Mr. Mladic’s diary notes a request in 1992 from Simo Drljaca, the Prijedor police chief, asking for the army’s help to remove about 5,000 bodies buried in Tomasica by “burning them or grinding them or in any other way.” Mr. Mladic wrote that he replied, “You killed them, you bury them.”
At the height of the ethnic cleansing campaign, in 1992, close to 45,000 were killed or missing, almost half of the 100,000 who died in the Bosnian war. That year, the number of Bosnian refugees and internally displaced persons reached 2.6 million.
In court Mr. Mladic has been unpredictable, veering between indifference and angry outbursts, charming or mocking his judges, shouting orders at his lawyers because he can barely write notes after suffering strokes.

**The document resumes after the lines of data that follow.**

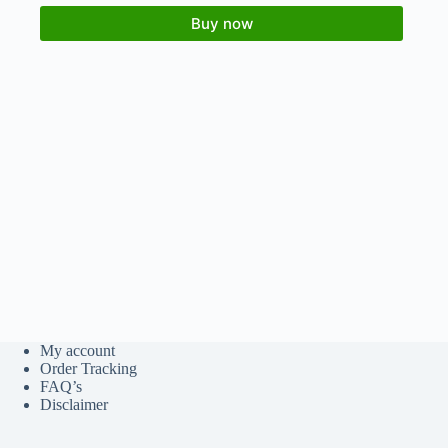
Buy now
My account
Order Tracking
FAQ’s
Disclaimer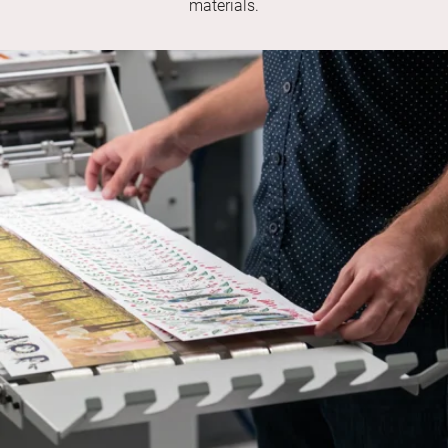
materials.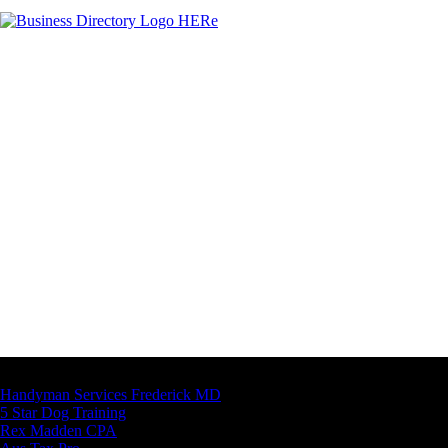
Latest Business Listings
Handyman Services Frederick MD
5 Star Dog Training
Rex Madden CPA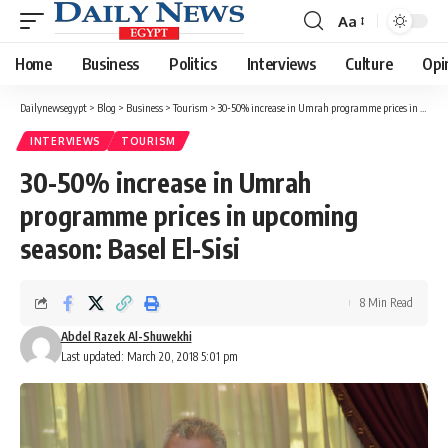
Aa
Font
Resizer
Home
Business
Politics
Interviews
Culture
Opi
Dailynewsegypt
>
Blog
>
Business
>
Tourism
>
30-50% increase in Umrah programme prices in upcoming season: Basel El-Sisi
INTERVIEWS
TOURISM
30-50% increase in Umrah
programme prices in upcoming
season: Basel El-Sisi
8 Min Read
Abdel Razek Al-Shuwekhi
Last updated: March 20, 2018 5:01 pm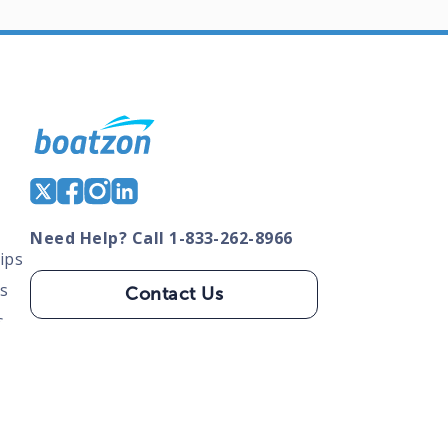
Need Help? Call 1-833-262-8966
ips
s
Contact Us
s
tate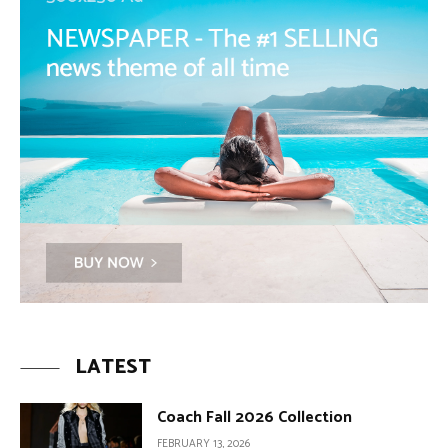
LATEST
Coach Fall 2026 Collection
FEBRUARY 13, 2026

He called the charges against him “monstrous” and said he was “defending Serbia and the Serbian people, not Ratko Mladic.”
But his failing health has been a continuing problem. Pressed by the judges, the prosecution had cut back about 40 percent of the crimes cited in an earlier indictment.
Doctors said he had suffered two strokes before arriving in The Hague, and since then he has suffered from high blood pressure, diabetes, kidney stones and other ailments. Several crises, including what is presumed to have been a heart attack, have forced a halt in the proceedings and a reduction of weekly sessions to four days instead of five.
Defense lawyers repeatedly warned that his health had deteriorated, and just this month prosecutors privately expressed worry that he might not live until the verdict or would be unable to attend.
Although defendants have a right to be present for their verdict, there was a precedent for issuing a judgment in the absence of the accused. Last year, the tribunal acquitted a Serbian nationalist, Vojislav Seselj, of war crimes and of crimes against humanity; Mr. Seselj was in Serbia when the decision was handed down.